第40発明 包囲・連携・絶体絶命なのじゃ
町はずれの草原に足を踏み入れた瞬間、足音が変わった。
石畳の固い響きから、雪を踏みしめる鈍い音へと。
きし、きし、と三人の歩みが雪の上に刻まれていく。
振り返るまでもなかった。
背後からの金属音が無数に重なっているのがわかる。
油と霜の混じった匂いが鼻を刺す。
草原の中央まで来たところで三人は足を止める。
風が低く吹き抜けた。
一体、また一体と
白一面の世界の中で、無機質な装甲が浮き上がる。
赤い光が灯り、雪の反射で鈍く瞬く。
気づけば、周囲を取り囲まれていた。
◇ ◇ ◇
「......来るぞ」
アルが低く呟き身構えた。
「いけ」
上空にいるラスト・オーダーが短く指示を出す。
その声に応じるように、機械兵達が一斉に動き出した。
最初はゆっくりと
距離を測るように、円を描きながら詰めてくる。
逃げ場を塞ぐ動き。
三人は背を合わせる。
それぞれが違う方向を睨み、突破口を探す。
だが、隙がない。
数が多すぎた。
やがて円はじりじりと縮んでいき、赤い光が近づいてくる。
「すり潰せ」
その声を合図に一斉に圧がかかる。
見えない壁が四方から迫るように、空間そのものが狭まってくる。
雪が踏み荒らされ、白が黒に塗りつぶされていった。
◇ ◇ ◇
「っ!」
アルが機械兵の腕をさばき、返す拳でその顔面、機械の仮面をたたき割る。
その攻撃の隙に、左右から同時に機械兵が迫る。
「連携!まさか!?」
刃のような腕が振るわれようとしたその瞬間。
ドゴっ
突如、せり上がった二本の氷柱が機械兵を弾き飛ばした。
その衝撃で雪が吹き飛び、視界が白く染まる。
アルの背後から声がかかる。
「油断しない」
(――クソ、借りをつくっちまった)
気まずさを隠すよう、飛びかかってきた機械兵の装甲を蹴り飛ばしながら口を開く。
「博士は?」
「あそこよ」
無数の氷の槍を旋回させながら、カロが指をさす。
その指の先には、機械兵をつかみ、それを振り回す博士の姿があった。
機械兵の胴体を蹴り飛ばしながら、アルは視界の端に博士を捉えていた。
博士は前に進んでいた。
止まらない。
サイボーグが行く手を塞ぐ。博士の拳がその顔面に入る。
一体崩れる。また一体来る。
それも薙ぎ払う。その間も足は止まらない。
ラスト・オーダーの方へ。
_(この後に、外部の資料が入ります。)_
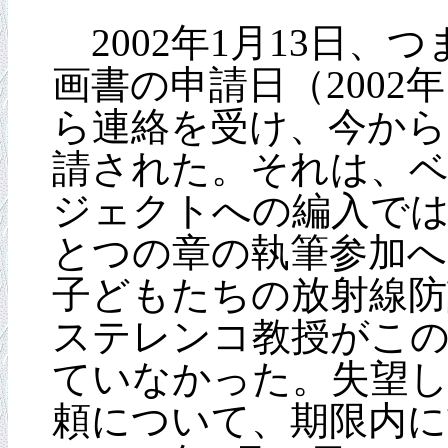
2002年1月13日、
画書の申請日（2002
ら連絡を受け、今から
請された。それは、ベ
ジェクトへの編入で
とつの章の執筆参加へ
子どもたちの放射線防
ステレンコ教授がこ
ていなかった。失望
頼について、期限内に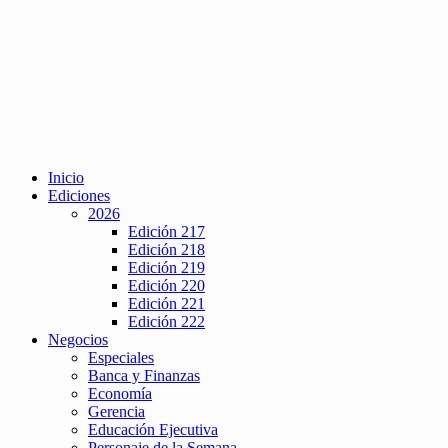
Inicio
Ediciones
2026
Edición 217
Edición 218
Edición 219
Edición 220
Edición 221
Edición 222
Negocios
Especiales
Banca y Finanzas
Economía
Gerencia
Educación Ejecutiva
Personaje de la Semana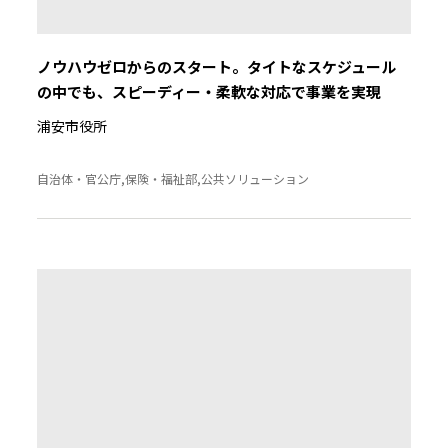
ノウハウゼロからのスタート。タイトなスケジュール
の中でも、スピーディー・柔軟な対応で事業を実現
浦安市役所
自治体・官公庁,保険・福祉部,公共ソリューション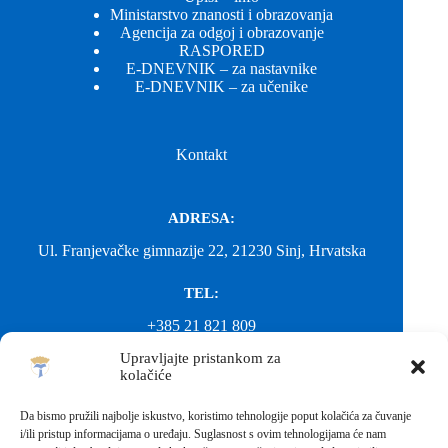
Ministarstvo znanosti i obrazovanja
Agencija za odgoj i obrazovanje
RASPORED
E-DNEVNIK – za nastavnike
E-DNEVNIK – za učenike
Kontakt
ADRESA:
Ul. Franjevačke gimnazije 22, 21230 Sinj, Hrvatska
TEL:
+385 21 821 809
Upravljajte pristankom za
EMAIL:
kolačiće
ured@gimnazija-franjevacka-klasicna-sinj.skole.hr
Da bismo pružili najbolje iskustvo, koristimo tehnologije poput kolačića za čuvanje
i/ili pristup informacijama o uređaju. Suglasnost s ovim tehnologijama će nam
EMAIL: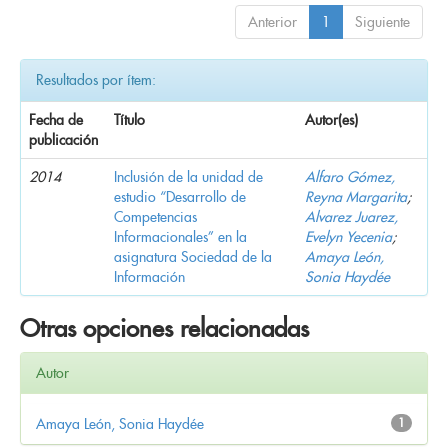
Anterior
1
Siguiente
Resultados por ítem:
Fecha de
Título
Autor(es)
publicación
2014
Inclusión de la unidad de
Alfaro Gómez,
estudio “Desarrollo de
Reyna Margarita
;
Competencias
Alvarez Juarez,
Informacionales” en la
Evelyn Yecenia
;
asignatura Sociedad de la
Amaya León,
Información
Sonia Haydée
Otras opciones relacionadas
Autor
Amaya León, Sonia Haydée
1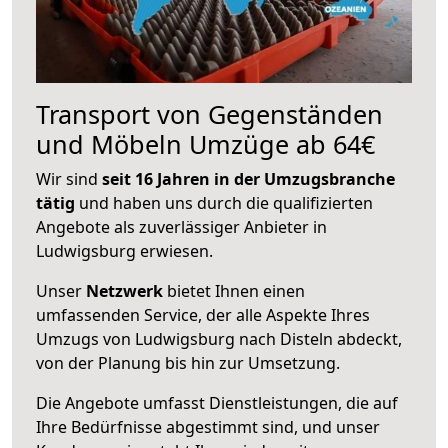
Transport von Gegenständen
und Möbeln Umzüge ab 64€
Wir sind
seit 16 Jahren in der Umzugsbranche
tätig
und haben uns durch die qualifizierten
Angebote als zuverlässiger Anbieter in
Ludwigsburg erwiesen.
Unser
Netzwerk
bietet Ihnen einen
umfassenden Service, der alle Aspekte Ihres
Umzugs von Ludwigsburg nach Disteln abdeckt,
von der Planung bis hin zur Umsetzung.
Die Angebote umfasst Dienstleistungen, die auf
Ihre Bedürfnisse abgestimmt sind, und unser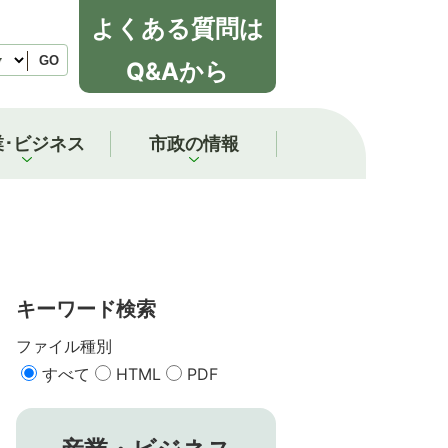
よくある質問は
GO
Q&Aから
業･ビジネス
市政の情報
キーワード検索
ファイル種別
すべて
HTML
PDF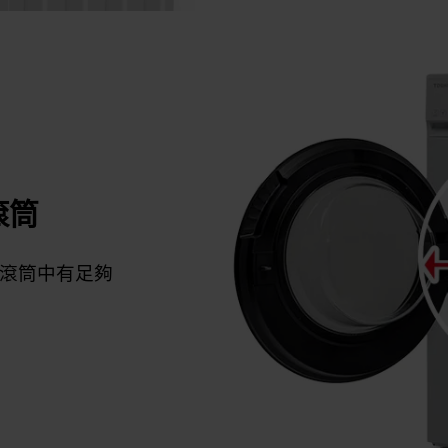
滾筒
滾筒中有足夠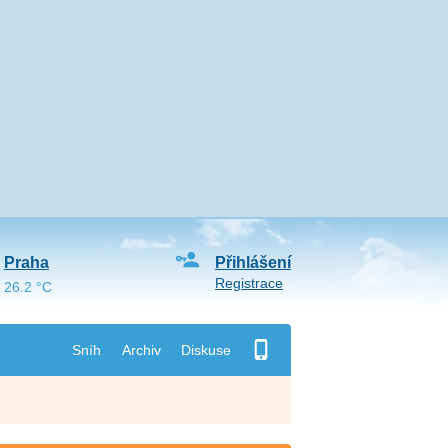
Praha
Přihlášení
Registrace
26.2 °C
Sníh
Archiv
Diskuse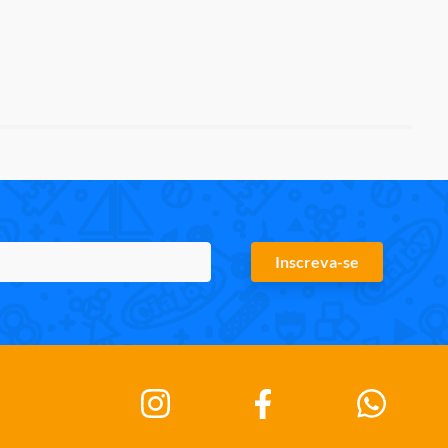
Inscreva-se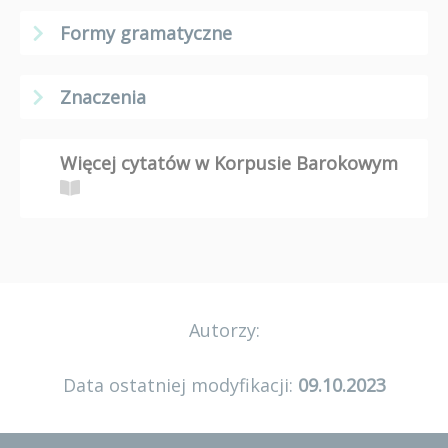
Formy gramatyczne
Znaczenia
Więcej cytatów w Korpusie Barokowym
Autorzy:
Data ostatniej modyfikacji:
09.10.2023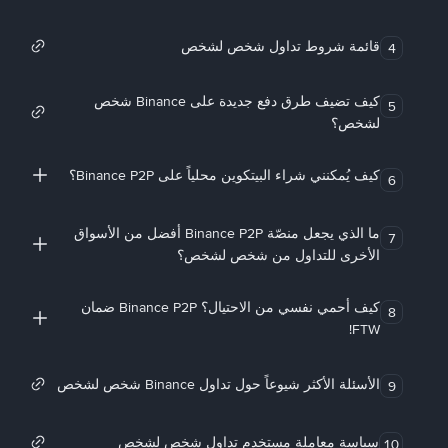
قائمة شروط تداول شخص لشخص
4
كيف تضيف طرق دفع جديدة على Binance شخص
5
لشخص؟
كيف يُمكنني شراء البيتكوين محلياً على Binance P2P؟
6
ما الذي يجعل منصّة Binance P2P أفضل من الأسواق
7
الأخرى للتداول من شخص لشخص؟
كيف أحمي نفسي من الاحتيال؟ Binance P2P ضمان
8
FTW!
الأسئلة الأكثر شيوعاً حول تداول Binance شخص لشخص
9
سياسة معاملة مستخدم تداول شخص لشخص
10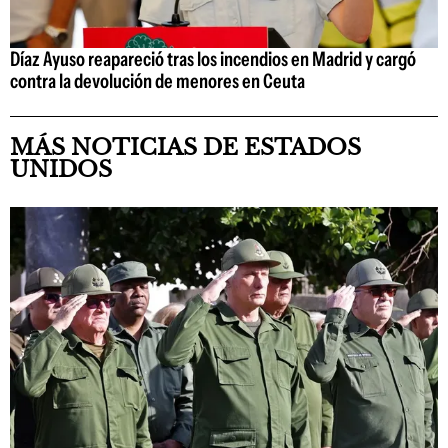
Díaz Ayuso reapareció tras los incendios en Madrid y cargó
contra la devolución de menores en Ceuta
MÁS NOTICIAS DE ESTADOS
UNIDOS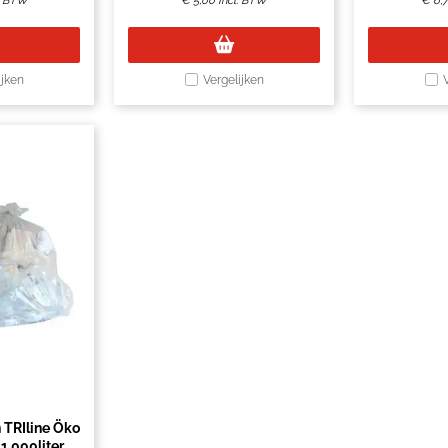
l. BTW
€
5,00
Incl. BTW
€
6,
ijken
Vergelijken
 TRIline Öko
.000liter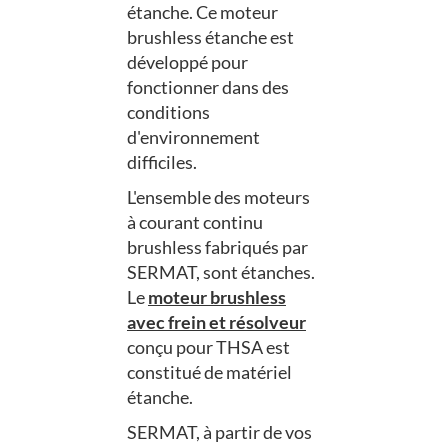
étanche. Ce moteur
brushless étanche est
développé pour
fonctionner dans des
conditions
d'environnement
difficiles.
L'ensemble des moteurs
à courant continu
brushless fabriqués par
SERMAT, sont étanches.
Le
moteur brushless
avec frein et résolveur
conçu pour THSA est
constitué de matériel
étanche.
SERMAT, à partir de vos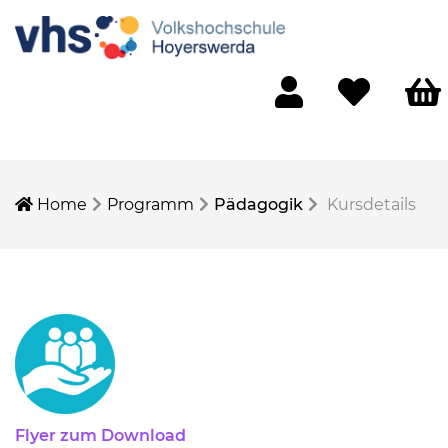
Mein Konto
Merkliste
Waren
Home
Programm
Pädagogik
Kursdetails
Flyer zum Download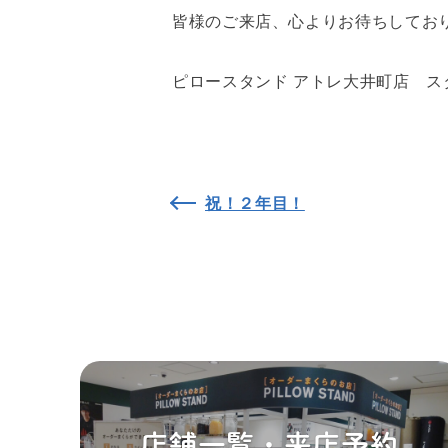
皆様のご来店、心よりお待ちしてお
ピロースタンド アトレ大井町店 ス
祝！２年目！
店舗一覧・来店予約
ただ、そこへ向かって。
(……博士)
アルは飛びかかってきた機械兵の腕を取り、地面に叩きつける。
次の瞬間、また視界に博士を探す。
白衣の背中が見えた。
その白に、赤いものが滲んでいた。
小さな染みだった。最初は。
だが、アルが二体、三体と相手をしている間にも、それは少しずつ広がっていく。
気づいているのかいないのか。
博士の歩みは変わらない。
(多すぎる、このままじゃ......)
喉まで出かかった言葉を、アルは飲み込んだ。
代わりに、目の前の機械兵に拳を叩き込む。
その時だった。
博士の足が雪に取られる。
一瞬、ほんの一瞬だったが博士のバランスが崩れた。
機械兵はその隙を見逃さない。
前後左右から、重装甲の機体が飛びかかる。
「どけぇぇぇぇ!」
アルは無理やり一体を殴り飛ばし、その勢いのまま跳び込む。
腕を伸ばす。届かない距離じゃない、でも――
さらに横から別の機械兵が割り込んできた。
視界が、塞がれる。
「邪魔だッ!!」
拳を叩き込む。金属が歪む音。でも、その一瞬で時間が削られる。
「博士っ!!」
叫ぶが、間に合わない。
刃に変形した鋼鉄のアームが博士に襲い掛かろうとした。
その瞬間、
視界の端で白い何かが動いた。
雪とは違う。もっと鈍く、重い白。
次の瞬間、博士の前にそれが割り込んだ。
――巨大な手。
白銀の装甲に覆われた巨大な手が、
空から降ってきたみたいに地面へ叩きつけられる。
白い霧と火花が渦を巻く。
だが、その中心で白銀の手はびくともしない。
雪煙の中から白銀の巨神が姿を現す。
「......ダンベルガー......Z?」
思わず声が漏れる。
ゆっくりとその手が持ち上がる。
その奥には膝をついた博士の姿があった。
「でも、いったい誰が?」
カロが呆然と呟く。
その時、ダンベルガーZからよく見知ったあの声が聞こえてきた。